# White German Shepherd



## ofl52 (Apr 11, 2013)

Question for the WGSD and others/anyone for that matter....

What shampoo do you use to maintain the white coat if any...as well as in general- how you maintain their white coat.

Living here in Oklahoma along with the wonderful red clay- Skipper'D coat has a red tint to it within a week after a bath and he has yellowing down his back that is hard to get back white. I know if I would make him not go swimming in our pond that would help-but he love the water and loves to swim especially on these hot days after playing ball....
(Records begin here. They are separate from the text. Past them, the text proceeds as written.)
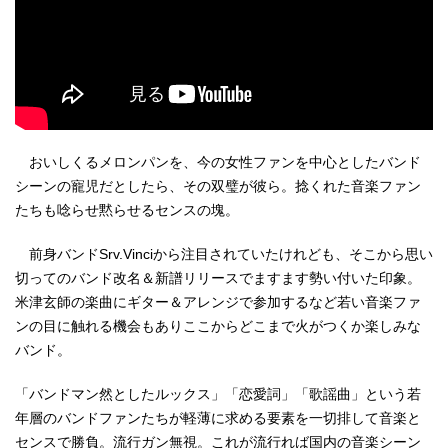
おいしくるメロンパンを、今の女性ファンを中心としたバンド
シーンの寵児だとしたら、その双璧が彼ら。捻くれた音楽ファン
たちも唸らせ黙らせるセンスの塊。
前身バンドSrv.Vinciから注目されていたけれども、そこから思い
切ってのバンド改名＆新譜リリースでますます勢い付いた印象。
米津玄師の楽曲にギター＆アレンジで参加するなど若い音楽ファ
ンの目に触れる機会もありここからどこまで火がつくか楽しみな
バンド。
「バンドマン然としたルックス」「恋愛詞」「歌謡曲」という若
年層のバンドファンたちが軽薄に求める要素を一切排して音楽と
センスで勝負。流行ガン無視。これが流行れば国内の音楽シーン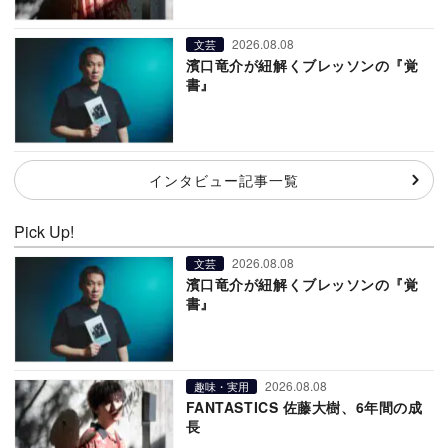
2026.08.08
文芸
濱口竜介が紐解くブレッソンの『覚
書』
インタビュー記事一覧
Pick Up!
2026.08.08
文芸
濱口竜介が紐解くブレッソンの『覚
書』
2026.08.08
趣味・実用
FANTASTICS 佐藤大樹、6年間の成
長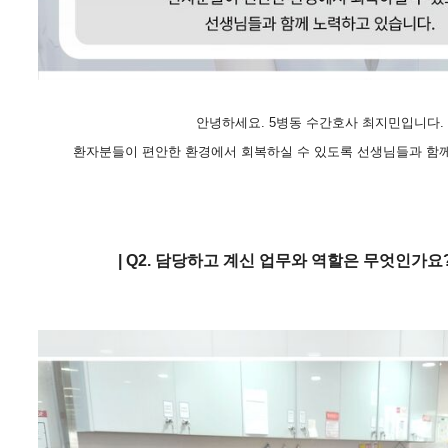
안녕하세요. 5병동 수간호사 최지민입니다.
환자분들이 편안한 환경에서 회복하실 수 있도록 선생님들과 함께
| Q
2
.
담당하고 계신 업무와 역할은 무엇인가요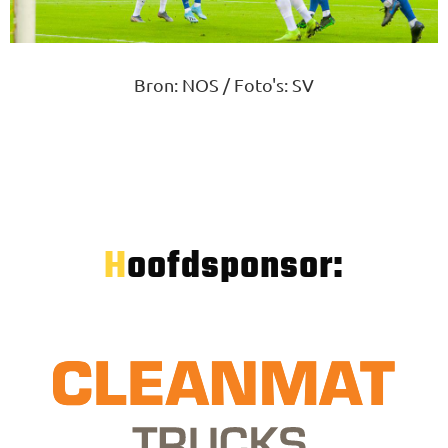
Bron: NOS / Foto's: SV
Hoofdsponsor: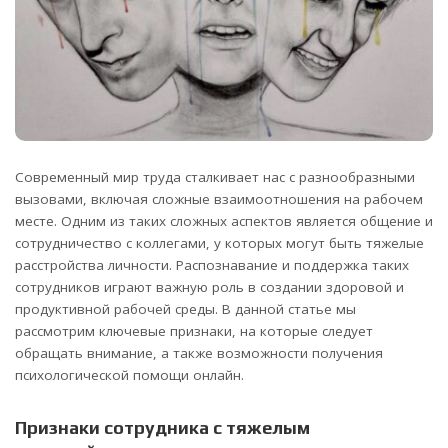
Современный мир труда сталкивает нас с разнообразными
вызовами, включая сложные взаимоотношения на рабочем
месте.
Одним из таких сложных аспектов является общение и
сотрудничество с коллегами, у которых могут быть тяжелые
расстройства личности. Распознавание и поддержка таких
сотрудников играют важную роль в создании здоровой и
продуктивной рабочей среды. В данной статье мы
рассмотрим ключевые признаки, на которые следует
обращать внимание, а также возможности получения
психологической помощи онлайн.
Признаки сотрудника с тяжелым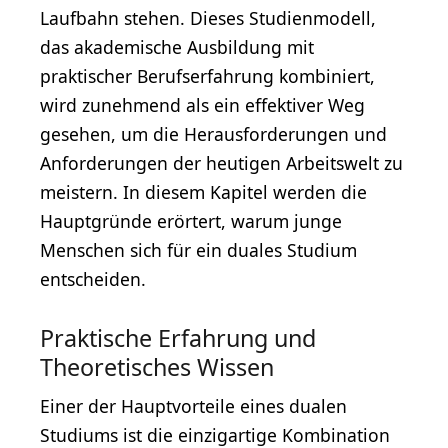
Laufbahn stehen. Dieses Studienmodell,
das akademische Ausbildung mit
praktischer Berufserfahrung kombiniert,
wird zunehmend als ein effektiver Weg
gesehen, um die Herausforderungen und
Anforderungen der heutigen Arbeitswelt zu
meistern. In diesem Kapitel werden die
Hauptgründe erörtert, warum junge
Menschen sich für ein duales Studium
entscheiden.
Praktische Erfahrung und
Theoretisches Wissen
Einer der Hauptvorteile eines dualen
Studiums ist die einzigartige Kombination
More, just wondering what everyone general routine to maintain the white colored coats.....


----------



## KentuckyFenway (Jul 27, 2014)

You can use something called a bluing shampoo to brighten white dogs and help remove stains. It's drying though so I recommend also giving your dogs coconut oil if you're using it often.


----------



## mssandslinger (Sep 21, 2010)

I just use regular dog shampoo. But he stays pretty white because he's constantly cleaning himself so he can look like fabio


----------



## ofl52 (Apr 11, 2013)

Thanks for the responses......


Anyone know if there is a White German Shepherd Forum and if so, can you post a link or PM me the link.....


----------



## huntergreen (Jun 28, 2012)

you could check out lambert kay snowy coat shampoo.


----------